# George Hill



## FreeMason Jr. (Jul 12, 2004)

Since making his way into the starting lineup 10 games ago, he's managed to put up 17 points a game on 50.8% shooting. And even before starting, he's been the Spurs' most consistent player all year. He's pretty much living up to the expectations we all had for Richard Jefferson. I guess it's good somebody is.


----------



## Basel (Mar 31, 2005)

Yeah, he's been playing really well. Amazing how the Spurs keep finding these guys who contribute in such a big way.


----------



## Jakain (Sep 8, 2006)

Duncan's been more consistent than Hill but I agree that he's improved and is a great model for RJ to follow.

Interesting that Hill's university's coaches sent him a shot chart showing how bad he was from jumpshooting range before he got in the NBA. He's made a substantial improvement in this area however he's still pretty streaky : http://www.basketball-reference.com/players/h/hillge01/gamelog/2010/ 

He also struggles to get assists but he's still a better combo-guard than Mason Jr. and he does share the court with Manu and TP which doesn't help in the assist category.
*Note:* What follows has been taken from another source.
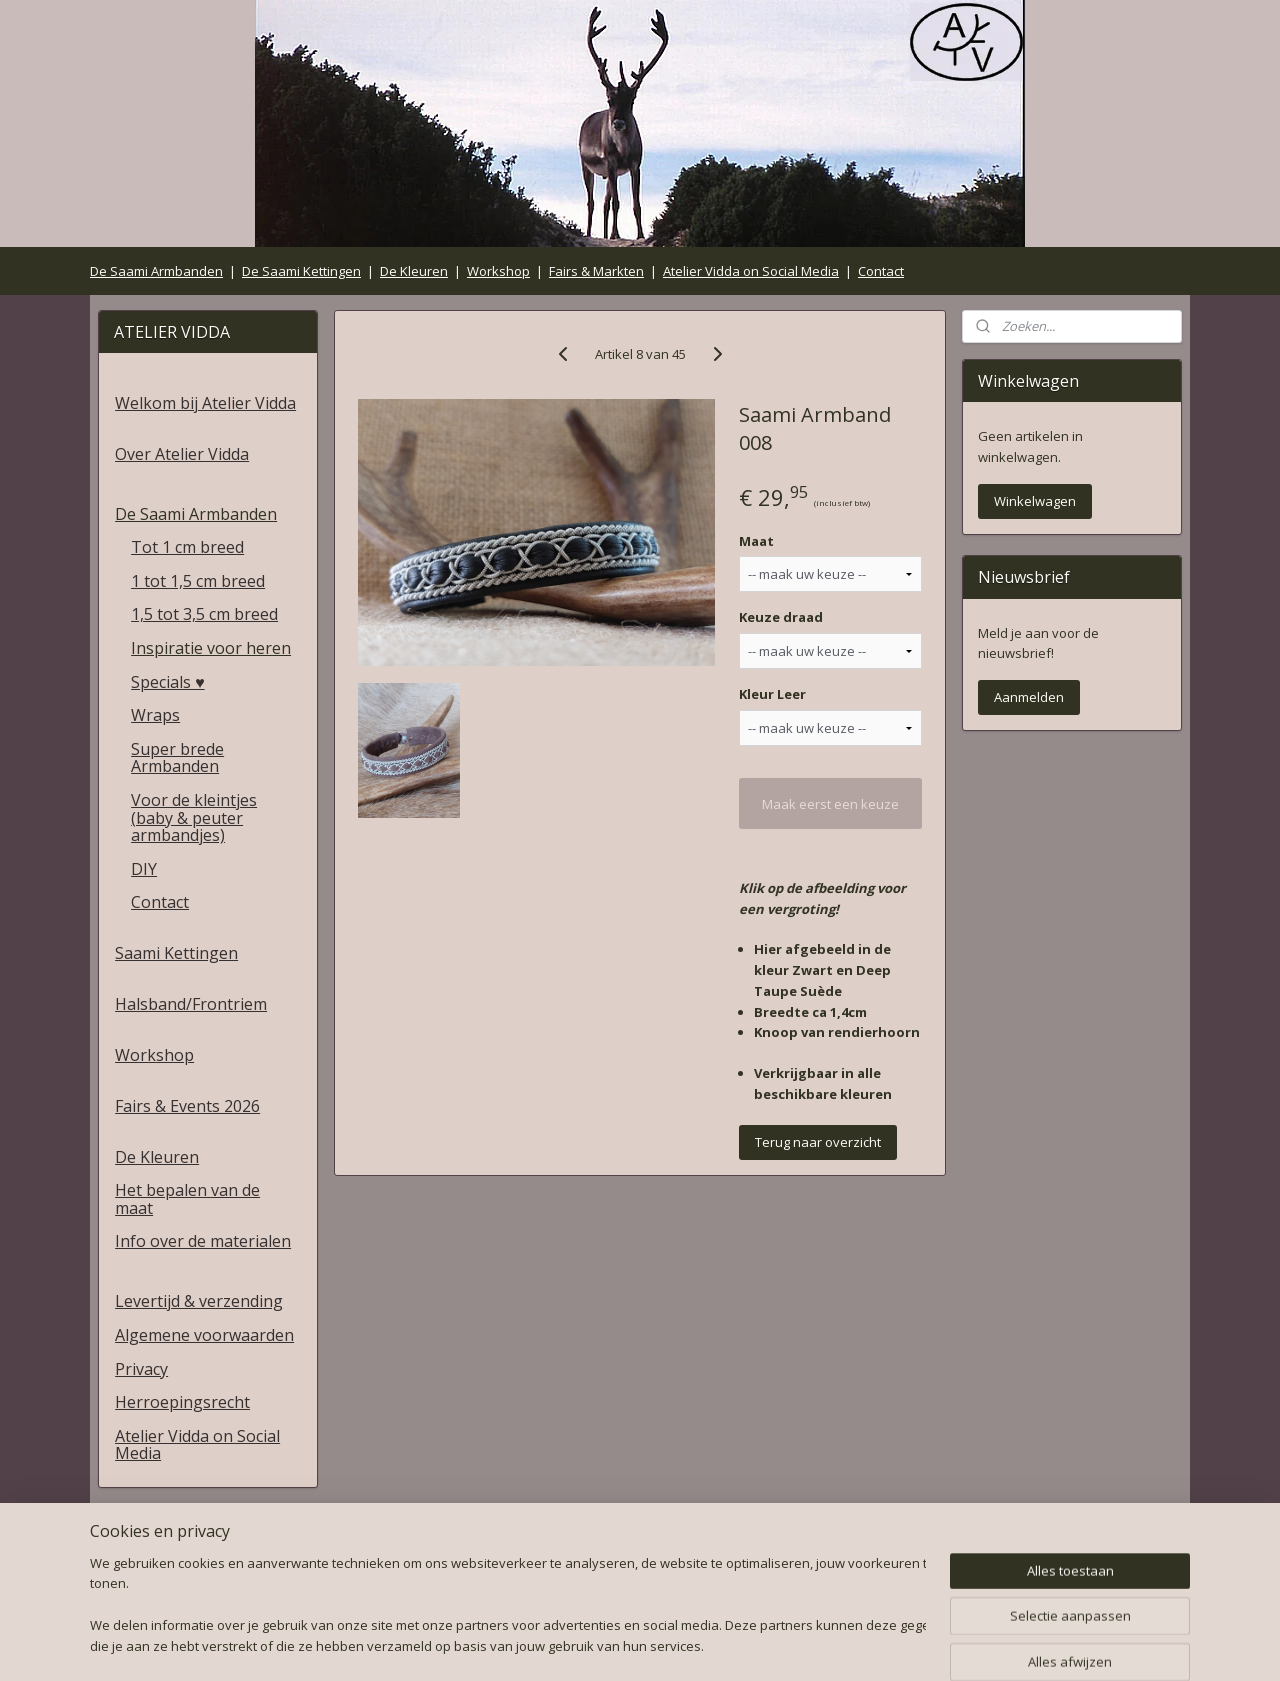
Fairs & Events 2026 (187, 1106)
He's exactly the kind of guard the Spurs like though - defensive minded, hard working, good character, 3 point ability, and can handle the ball. Here's hoping he stays a Spur. He's a better scorer though and for a SG he's undersized but does have that length and defensive ability to guard perimiter guys like CP3, Kobe, Nowitizki, Durant, etc.


----------



## FreeMason Jr. (Jul 12, 2004)

Hill guarding Nowitzki? :eek8:


----------



## Jakain (Sep 8, 2006)

Yea he had a few minutes against Dirk, Hill bothered him to the point where he was forced to dish it out. Hill's length and pesky defense can give bigger perimeter players problems but as soon as they get closer to the basket he's usually screwed since he lacks the size to stop 'em.


----------



## Jakain (Sep 8, 2006)

On top of barely contributing anything last night against the Lakers (5 points on 2-8, and 1 assist), Hill has pulled a Greg Oden:



> Spurs Organization Joins Battle over Nude Pics
> Posted Feb 9th 2010 6:30AM by TMZ Staff
> The San Antonio Spurs are SOL in their attempt to have nude pics of one of their players removed from a website -- for now -- because the site's lawyer just said the pics of their player's basketballs are there to stay.
> 
> ...


----------



## hi im new (Jul 4, 2005)

Jakain said:


> On top of barely contributing anything last night against the Lakers (5 points on 2-8, and 1 assist), Hill has pulled a Greg Oden:


lmao, i heard about this on the radio today.


----------



## FreeMason Jr. (Jul 12, 2004)

Those nude picture have been online for months now. Not that I've seen them, but it was the talk of spurstalk for a quite a while. Get it? Talk of spurstalk? Heh heh.


----------



## Ben (Nov 7, 2006)

I didn't know whether to expect injury or pictures when you said he had pulled a Greg Oden... :laugh:


----------